**EXERCISE OBJECTIVE**
Lines with the word "Plugin": copy all of them from the entries below.

**SOURCE MATERIAL**
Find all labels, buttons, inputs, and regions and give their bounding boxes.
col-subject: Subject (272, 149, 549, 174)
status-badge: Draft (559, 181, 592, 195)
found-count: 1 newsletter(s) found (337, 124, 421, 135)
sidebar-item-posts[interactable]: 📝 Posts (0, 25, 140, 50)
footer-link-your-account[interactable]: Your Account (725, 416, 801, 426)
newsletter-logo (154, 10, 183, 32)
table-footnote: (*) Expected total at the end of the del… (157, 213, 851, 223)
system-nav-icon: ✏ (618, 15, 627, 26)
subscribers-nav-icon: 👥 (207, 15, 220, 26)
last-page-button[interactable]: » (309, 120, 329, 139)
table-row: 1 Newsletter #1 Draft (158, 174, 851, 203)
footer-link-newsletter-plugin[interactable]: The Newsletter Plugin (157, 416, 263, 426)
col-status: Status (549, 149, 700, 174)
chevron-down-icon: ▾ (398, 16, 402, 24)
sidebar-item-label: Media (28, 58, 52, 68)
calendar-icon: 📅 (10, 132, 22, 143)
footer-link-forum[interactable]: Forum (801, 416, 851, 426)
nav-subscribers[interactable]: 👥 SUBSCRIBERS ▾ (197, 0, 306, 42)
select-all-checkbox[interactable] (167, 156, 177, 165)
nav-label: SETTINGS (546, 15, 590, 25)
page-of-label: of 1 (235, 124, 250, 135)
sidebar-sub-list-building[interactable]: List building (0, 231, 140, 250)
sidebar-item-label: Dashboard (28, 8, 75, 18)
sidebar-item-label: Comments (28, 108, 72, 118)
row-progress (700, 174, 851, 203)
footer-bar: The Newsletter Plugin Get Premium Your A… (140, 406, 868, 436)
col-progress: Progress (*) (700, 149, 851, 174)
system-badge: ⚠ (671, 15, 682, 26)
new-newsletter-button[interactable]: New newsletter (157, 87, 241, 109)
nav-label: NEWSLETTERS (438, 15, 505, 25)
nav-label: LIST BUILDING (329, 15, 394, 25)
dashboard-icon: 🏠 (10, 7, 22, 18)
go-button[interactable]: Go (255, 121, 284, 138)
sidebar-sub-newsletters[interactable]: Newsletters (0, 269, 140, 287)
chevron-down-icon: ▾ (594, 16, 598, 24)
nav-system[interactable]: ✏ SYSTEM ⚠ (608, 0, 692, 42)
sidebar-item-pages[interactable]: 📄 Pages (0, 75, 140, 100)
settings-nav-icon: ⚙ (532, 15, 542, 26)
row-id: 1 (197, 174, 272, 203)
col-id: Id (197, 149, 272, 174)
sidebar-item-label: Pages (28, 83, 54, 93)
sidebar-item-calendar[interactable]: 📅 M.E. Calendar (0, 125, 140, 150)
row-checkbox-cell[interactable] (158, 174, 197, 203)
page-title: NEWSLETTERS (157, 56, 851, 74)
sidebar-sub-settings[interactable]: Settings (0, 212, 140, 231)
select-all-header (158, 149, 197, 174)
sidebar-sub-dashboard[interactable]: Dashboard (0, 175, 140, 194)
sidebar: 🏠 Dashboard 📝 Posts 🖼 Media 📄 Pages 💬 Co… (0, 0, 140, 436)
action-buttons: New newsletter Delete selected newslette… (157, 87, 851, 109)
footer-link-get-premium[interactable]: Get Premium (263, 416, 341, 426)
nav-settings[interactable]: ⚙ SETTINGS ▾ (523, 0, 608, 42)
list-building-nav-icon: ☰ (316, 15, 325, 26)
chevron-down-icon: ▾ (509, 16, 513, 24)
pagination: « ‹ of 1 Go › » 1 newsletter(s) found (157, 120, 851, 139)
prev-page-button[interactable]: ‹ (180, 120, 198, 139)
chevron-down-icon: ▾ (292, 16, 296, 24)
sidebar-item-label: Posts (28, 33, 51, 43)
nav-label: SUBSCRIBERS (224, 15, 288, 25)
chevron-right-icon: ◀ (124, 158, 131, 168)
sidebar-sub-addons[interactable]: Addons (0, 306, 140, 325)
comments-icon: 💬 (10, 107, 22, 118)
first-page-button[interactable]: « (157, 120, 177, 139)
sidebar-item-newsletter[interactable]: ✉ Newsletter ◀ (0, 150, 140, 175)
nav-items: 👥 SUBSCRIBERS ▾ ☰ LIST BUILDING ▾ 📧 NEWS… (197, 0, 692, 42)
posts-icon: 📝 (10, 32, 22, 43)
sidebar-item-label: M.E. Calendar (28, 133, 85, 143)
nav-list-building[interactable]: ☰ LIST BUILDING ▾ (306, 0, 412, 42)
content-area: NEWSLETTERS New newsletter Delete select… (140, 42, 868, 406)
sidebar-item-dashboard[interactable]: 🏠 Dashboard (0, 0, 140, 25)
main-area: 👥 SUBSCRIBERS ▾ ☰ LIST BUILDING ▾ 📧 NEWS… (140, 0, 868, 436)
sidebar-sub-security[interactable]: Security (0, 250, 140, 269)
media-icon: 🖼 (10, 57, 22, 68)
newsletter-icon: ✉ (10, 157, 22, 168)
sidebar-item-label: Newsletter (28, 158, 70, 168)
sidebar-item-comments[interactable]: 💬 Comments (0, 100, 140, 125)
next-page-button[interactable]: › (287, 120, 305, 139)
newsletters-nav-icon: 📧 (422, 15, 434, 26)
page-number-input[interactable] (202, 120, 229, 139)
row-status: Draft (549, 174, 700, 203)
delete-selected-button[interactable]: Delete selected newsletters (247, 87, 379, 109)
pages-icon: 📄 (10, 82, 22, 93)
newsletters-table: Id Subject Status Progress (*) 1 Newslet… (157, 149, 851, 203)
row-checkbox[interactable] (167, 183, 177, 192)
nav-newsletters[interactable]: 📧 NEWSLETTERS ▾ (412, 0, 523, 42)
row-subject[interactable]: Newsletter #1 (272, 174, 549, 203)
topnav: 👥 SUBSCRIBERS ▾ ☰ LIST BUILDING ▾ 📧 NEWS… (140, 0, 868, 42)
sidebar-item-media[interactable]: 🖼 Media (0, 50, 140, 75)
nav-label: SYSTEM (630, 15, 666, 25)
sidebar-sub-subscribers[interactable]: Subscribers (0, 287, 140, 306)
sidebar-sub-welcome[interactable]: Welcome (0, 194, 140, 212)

**RESPONSE TO THE TASK**
footer-link-newsletter-plugin[interactable]: The Newsletter Plugin (157, 416, 263, 426)
footer-bar: The Newsletter Plugin Get Premium Your A… (140, 406, 868, 436)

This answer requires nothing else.